Today we cleaned out a garage so Grant could keep his “Hot Buttered Rolls” (Royce) safe and I found a ton of stuff that I’m loath to sell or throw away; the windsurf stuff was only part of it. A lot of pictures, drawings and gifts from my various kids, pictures with my ex-wife with our kids, achievement awards from a company I worked for. On and on.
If I hadn’t cleaned out the garage I wouldn’t have ever remembered these things so why, when suddenly finding them after a few years, am I suddenly so, so attached. Because as far as I know, they didn’t exist, right? I have the same sense of need about things I have around me and see every day. If someone told me I had to get rid of, say, my triathlon license plate I’d be be upset, even though it’s just sitting here on my desk, as it’s been doing for years, kind of getting in the way. It only seems to apply to things I can SEE.

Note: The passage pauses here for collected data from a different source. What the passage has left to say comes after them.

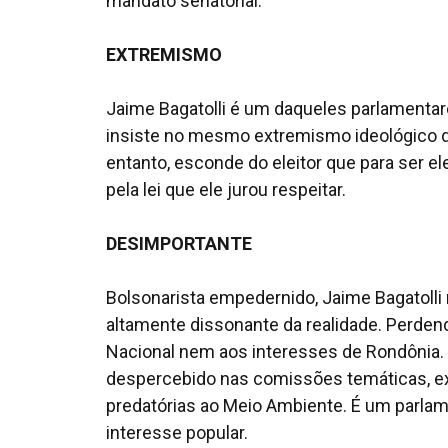
mandato senatorial.
EXTREMISMO
Jaime Bagatolli é um daqueles parlamentare
insiste no mesmo extremismo ideológico d
entanto, esconde do eleitor que para ser e
pela lei que ele jurou respeitar.
DESIMPORTANTE
Bolsonarista empedernido, Jaime Bagatolli
altamente dissonante da realidade. Perdend
Nacional nem aos interesses de Rondônia.
despercebido nas comissões temáticas, ex
predatórias ao Meio Ambiente. É um parla
interesse popular.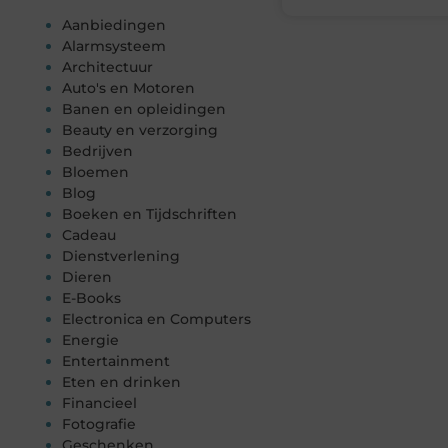
Aanbiedingen
Alarmsysteem
Architectuur
Auto's en Motoren
Banen en opleidingen
Beauty en verzorging
Bedrijven
Bloemen
Blog
Boeken en Tijdschriften
Cadeau
Dienstverlening
Dieren
E-Books
Electronica en Computers
Energie
Entertainment
Eten en drinken
Financieel
Fotografie
Geschenken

I think I may have some understanding of hoarding now; what it feels like, even if it’s something I just picked up casually at the store. The feeling is so personal, like the ‘thing’ is part of me. I’d never understood how hoarders could have such a hard time giving up any of their stuff…..but it must feel the same. I’m pretty much a minimalist so I don’t accumulate much, but those things I do keep become quite personal, as it must for someone who picks things up and keeps them around. The reasons may be different, but that sad, longing feeling (maybe even anxiety) when thinking about losing an object is quite deep and powerful. I’m so glad to identify it; I have a lot more empathy now.